Para hacer frente al problema, los Centros para el Control y la Prevención de Enfermedades (CDC, por sus siglas en inglés) revisaron la semana pasada sus directrices de aislamiento y cuarentena para los trabajadores sanitarios que contraen el virus, permitiéndoles volver al trabajo después de siete días, en lugar de diez, tras una prueba negativa. Ahora la medida se ha vuelto a revisar y tan solo serán necesarios cinco días. 

Los sindicatos que representan a los trabajadores de la salud se quejan de que demasiados hospitales no han logrado cubrir las vacantes o retener personal. Por ejemplo, sólo en los tres hospitales más grandes de Nueva York hay más de 1.500 vacantes de enfermería, aproximadamente el doble de las que había al comienzo de la pandemia, según la Asociación de Enfermería del Estado de Nueva York, integrada por 42.000 miembros.
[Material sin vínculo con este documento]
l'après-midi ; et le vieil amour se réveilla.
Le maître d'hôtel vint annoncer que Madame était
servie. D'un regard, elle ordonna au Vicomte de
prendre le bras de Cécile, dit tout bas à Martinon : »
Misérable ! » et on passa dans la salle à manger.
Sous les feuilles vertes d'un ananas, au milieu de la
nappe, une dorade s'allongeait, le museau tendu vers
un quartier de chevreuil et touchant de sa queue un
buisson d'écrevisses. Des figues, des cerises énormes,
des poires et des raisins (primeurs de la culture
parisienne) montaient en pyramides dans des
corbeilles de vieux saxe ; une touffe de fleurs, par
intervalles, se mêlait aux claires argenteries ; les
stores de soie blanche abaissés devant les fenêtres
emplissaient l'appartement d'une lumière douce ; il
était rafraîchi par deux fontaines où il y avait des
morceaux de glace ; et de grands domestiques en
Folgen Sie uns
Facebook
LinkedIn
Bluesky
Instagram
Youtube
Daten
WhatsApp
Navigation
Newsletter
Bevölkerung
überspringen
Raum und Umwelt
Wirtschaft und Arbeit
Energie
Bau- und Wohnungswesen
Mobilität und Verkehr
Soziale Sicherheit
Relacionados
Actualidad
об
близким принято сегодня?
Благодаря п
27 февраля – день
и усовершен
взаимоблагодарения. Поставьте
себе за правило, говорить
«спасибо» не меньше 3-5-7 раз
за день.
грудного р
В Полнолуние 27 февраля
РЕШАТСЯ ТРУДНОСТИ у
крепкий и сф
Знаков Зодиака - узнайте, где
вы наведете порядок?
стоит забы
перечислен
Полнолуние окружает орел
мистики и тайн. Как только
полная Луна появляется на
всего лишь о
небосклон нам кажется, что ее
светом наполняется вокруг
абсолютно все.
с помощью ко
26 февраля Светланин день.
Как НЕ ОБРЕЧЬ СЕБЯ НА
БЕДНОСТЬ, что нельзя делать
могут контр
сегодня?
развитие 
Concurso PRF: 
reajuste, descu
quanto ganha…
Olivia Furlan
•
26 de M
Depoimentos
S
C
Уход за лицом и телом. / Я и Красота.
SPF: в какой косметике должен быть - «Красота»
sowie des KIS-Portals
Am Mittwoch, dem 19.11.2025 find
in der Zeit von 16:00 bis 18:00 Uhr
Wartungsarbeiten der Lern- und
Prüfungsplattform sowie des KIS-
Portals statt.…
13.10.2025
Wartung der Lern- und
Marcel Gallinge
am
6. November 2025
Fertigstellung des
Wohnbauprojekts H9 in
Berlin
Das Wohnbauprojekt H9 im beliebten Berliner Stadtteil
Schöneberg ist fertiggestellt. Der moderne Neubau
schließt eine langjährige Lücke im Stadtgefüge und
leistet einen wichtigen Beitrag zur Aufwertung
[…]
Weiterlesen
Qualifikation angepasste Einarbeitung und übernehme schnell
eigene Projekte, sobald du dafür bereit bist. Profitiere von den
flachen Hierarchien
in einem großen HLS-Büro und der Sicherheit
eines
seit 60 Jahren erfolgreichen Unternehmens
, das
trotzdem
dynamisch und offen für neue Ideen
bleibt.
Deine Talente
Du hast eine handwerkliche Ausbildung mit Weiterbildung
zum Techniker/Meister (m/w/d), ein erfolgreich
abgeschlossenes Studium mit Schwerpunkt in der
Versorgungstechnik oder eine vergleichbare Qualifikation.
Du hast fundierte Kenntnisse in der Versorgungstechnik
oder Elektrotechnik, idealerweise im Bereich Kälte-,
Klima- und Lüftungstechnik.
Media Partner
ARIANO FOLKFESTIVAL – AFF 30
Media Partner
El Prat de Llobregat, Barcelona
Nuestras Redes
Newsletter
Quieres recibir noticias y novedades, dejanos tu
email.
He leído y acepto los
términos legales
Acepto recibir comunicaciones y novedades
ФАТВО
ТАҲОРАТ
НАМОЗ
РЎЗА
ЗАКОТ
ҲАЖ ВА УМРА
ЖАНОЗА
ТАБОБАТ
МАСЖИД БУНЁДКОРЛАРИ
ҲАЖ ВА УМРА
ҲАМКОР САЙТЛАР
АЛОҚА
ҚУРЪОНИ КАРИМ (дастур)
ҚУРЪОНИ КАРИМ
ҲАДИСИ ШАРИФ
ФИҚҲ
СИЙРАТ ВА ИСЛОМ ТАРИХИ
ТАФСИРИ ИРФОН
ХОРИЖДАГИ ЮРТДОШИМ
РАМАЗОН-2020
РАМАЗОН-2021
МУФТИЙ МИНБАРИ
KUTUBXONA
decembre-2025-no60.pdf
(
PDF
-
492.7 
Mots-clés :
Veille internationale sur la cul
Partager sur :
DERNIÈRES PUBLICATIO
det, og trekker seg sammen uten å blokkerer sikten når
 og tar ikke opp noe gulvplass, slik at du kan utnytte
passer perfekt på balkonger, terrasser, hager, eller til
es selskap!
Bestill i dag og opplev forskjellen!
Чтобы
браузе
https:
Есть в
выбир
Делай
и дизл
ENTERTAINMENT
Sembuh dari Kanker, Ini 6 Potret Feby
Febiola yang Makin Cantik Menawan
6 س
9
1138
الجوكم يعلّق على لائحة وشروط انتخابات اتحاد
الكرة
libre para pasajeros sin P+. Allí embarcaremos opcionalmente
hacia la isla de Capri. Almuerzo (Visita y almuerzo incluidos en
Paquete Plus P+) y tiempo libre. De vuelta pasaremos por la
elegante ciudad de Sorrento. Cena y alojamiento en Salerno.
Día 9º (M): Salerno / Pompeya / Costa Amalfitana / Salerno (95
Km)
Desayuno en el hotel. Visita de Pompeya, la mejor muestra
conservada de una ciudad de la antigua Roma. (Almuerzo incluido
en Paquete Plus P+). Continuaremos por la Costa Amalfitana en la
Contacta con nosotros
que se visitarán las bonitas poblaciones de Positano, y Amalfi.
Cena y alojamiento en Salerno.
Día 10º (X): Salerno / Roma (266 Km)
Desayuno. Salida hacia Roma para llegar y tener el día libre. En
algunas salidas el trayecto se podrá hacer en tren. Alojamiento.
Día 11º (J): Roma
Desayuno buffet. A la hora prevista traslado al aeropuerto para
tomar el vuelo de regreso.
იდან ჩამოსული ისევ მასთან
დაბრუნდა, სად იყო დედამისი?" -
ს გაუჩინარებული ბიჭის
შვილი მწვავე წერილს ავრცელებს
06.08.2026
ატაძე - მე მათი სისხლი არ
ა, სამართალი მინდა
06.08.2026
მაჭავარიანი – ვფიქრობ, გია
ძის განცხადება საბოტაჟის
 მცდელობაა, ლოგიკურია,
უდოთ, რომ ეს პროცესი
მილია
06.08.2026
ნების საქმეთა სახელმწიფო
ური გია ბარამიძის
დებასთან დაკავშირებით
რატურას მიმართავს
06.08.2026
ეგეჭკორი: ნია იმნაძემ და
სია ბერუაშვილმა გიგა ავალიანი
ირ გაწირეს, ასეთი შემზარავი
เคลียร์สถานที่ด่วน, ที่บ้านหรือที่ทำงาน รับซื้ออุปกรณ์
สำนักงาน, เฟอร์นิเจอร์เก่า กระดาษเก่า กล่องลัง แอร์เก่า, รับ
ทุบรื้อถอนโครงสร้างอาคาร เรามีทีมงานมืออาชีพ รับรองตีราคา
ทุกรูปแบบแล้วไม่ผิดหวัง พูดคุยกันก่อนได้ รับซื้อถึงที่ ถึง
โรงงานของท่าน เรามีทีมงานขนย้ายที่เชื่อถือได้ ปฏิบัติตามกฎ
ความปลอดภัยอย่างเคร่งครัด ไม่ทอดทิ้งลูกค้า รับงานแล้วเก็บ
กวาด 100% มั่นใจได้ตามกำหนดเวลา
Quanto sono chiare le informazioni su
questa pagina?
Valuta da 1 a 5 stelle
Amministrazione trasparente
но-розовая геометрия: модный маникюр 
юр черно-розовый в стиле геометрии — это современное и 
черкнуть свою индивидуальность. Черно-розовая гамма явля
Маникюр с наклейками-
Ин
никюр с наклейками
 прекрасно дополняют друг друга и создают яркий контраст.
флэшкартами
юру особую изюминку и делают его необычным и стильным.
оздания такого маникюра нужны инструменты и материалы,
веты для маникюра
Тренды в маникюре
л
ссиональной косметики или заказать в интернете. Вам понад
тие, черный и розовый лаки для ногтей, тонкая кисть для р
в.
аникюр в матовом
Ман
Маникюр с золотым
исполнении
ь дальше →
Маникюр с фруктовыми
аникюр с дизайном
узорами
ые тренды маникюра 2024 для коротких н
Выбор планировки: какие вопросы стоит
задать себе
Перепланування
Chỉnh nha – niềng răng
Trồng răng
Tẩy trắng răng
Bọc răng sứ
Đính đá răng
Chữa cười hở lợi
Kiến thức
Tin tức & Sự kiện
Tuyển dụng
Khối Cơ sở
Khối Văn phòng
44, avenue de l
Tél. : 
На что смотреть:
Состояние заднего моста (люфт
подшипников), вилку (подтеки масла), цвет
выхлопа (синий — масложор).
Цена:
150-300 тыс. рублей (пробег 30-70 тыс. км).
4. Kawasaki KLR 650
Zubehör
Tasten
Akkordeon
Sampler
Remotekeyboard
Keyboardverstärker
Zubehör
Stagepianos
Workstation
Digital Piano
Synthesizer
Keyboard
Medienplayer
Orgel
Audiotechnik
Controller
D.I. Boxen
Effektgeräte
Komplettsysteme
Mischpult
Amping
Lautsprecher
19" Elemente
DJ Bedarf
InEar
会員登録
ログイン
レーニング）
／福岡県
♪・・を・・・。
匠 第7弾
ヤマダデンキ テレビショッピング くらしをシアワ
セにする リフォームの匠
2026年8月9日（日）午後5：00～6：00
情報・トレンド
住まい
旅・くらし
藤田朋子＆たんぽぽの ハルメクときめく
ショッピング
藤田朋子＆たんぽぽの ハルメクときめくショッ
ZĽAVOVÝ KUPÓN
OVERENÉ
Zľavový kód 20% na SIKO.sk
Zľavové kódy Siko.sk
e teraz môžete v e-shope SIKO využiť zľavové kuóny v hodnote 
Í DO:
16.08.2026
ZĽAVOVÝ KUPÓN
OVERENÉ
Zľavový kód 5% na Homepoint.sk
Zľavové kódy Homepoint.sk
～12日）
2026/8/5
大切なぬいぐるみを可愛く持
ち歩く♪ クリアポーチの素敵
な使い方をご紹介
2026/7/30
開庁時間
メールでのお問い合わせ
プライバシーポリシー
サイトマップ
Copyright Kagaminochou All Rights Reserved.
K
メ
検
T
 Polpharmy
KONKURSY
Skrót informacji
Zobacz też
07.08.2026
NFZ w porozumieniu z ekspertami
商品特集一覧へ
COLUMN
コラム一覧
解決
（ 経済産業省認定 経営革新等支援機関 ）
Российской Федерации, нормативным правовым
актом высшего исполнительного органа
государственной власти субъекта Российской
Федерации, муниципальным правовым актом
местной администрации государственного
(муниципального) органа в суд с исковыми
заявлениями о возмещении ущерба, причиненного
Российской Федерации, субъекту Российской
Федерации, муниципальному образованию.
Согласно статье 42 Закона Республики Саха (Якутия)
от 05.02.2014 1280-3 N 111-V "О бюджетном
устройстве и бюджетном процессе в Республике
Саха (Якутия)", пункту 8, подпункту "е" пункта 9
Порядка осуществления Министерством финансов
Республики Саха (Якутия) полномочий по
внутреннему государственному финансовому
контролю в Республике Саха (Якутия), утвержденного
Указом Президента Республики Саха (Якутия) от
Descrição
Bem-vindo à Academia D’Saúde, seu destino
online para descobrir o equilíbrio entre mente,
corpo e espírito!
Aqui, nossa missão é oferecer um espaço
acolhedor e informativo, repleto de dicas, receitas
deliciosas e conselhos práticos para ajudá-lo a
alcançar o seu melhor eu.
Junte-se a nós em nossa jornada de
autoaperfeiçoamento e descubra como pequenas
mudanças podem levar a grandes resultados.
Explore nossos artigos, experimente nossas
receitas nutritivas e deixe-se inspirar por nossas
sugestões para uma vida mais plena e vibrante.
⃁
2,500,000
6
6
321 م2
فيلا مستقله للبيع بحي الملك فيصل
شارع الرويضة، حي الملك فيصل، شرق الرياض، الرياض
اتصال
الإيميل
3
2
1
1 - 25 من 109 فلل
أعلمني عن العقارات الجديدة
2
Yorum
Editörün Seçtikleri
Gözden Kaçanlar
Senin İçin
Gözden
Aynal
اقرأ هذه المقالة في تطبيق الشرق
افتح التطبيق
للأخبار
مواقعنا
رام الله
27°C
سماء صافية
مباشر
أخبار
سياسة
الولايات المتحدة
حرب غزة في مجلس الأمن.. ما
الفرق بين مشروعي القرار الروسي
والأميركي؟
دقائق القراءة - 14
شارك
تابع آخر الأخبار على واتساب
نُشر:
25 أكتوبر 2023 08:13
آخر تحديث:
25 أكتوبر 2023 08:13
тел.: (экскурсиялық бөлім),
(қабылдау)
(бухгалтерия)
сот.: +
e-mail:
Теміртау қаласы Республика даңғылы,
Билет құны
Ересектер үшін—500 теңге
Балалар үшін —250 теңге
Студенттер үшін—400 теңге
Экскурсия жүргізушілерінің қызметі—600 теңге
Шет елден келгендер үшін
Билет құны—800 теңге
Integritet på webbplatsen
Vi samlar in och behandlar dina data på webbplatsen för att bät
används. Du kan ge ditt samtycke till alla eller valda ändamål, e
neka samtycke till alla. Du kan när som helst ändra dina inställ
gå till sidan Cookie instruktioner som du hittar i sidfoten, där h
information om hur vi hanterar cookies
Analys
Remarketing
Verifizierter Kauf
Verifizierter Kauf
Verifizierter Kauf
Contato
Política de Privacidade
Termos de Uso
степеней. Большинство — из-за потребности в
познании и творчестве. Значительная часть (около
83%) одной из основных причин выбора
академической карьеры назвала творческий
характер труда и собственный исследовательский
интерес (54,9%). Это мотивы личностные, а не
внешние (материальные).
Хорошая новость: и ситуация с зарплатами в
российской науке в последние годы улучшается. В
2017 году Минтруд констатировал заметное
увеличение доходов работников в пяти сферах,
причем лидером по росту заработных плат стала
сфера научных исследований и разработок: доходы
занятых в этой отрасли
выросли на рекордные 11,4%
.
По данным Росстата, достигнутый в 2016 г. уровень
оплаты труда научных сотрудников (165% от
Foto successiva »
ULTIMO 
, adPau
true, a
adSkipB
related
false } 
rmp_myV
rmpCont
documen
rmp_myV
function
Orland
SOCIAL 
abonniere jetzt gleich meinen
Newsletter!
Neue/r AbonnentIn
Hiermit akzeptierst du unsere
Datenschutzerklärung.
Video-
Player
Por su parte, también en Nueva York, los trabajadores esenciales, incluidos en sectores como la educación, la sanidad, el transporte, las tiendas de comestibles y la sanidad, que den positivo en las pruebas del virus pueden ahora volver al trabajo de forma condicional después de cinco días, en virtud de una decisión tomada en Nochebuena por la gobernadora Kathy Hochul, demócrata.

El gobernador de Ohio, Mike DeWine, ha dado autorización para que más de 1.000 efectivos de la Guardia Nacional colaboren en los centros sanitarios

Unos 2.700 policías se ausentaron a principios de la semana pasada en la ciudad de Nueva York por el repunte en el número de contagios. En Seattle, el cuerpo de policía cuenta con unos 300 agentes menos de los 1.350 habituales.

Al mismo tiempo, el gobernador de Ohio, Mike DeWine, ha dado autorización para que más de 1.000 efectivos de la Guardia Nacional participen para paliar la escasez de personal en los centros sanitarios. Al igual que Ohio, estados como Maine y Nueva York también han activado a la Guardia Nacional en los últimos días para ayudar a paliar la escasez de hospitales y centros sanitarios.

En Virginia Occidental, el gobernador Jim Justice ha revelado un plan para contratar y formar a más de 2.000 personal de enfermería en los próximos cuatro años, con la ayuda de 48 millones de dólares de fondos federales.

A finales de la semana pasada, la media móvil de los últimos siete días en EEUU alcanzó las 176.097 infecciones. Según los CDC, un 72,7% de la población del país ha recibido al menos una dosis de las vacunas disponibles. En estos momentos el 61,7% de la población está completamente vacunada y solo el 31,5% ha recibido una dosis de refuerzo.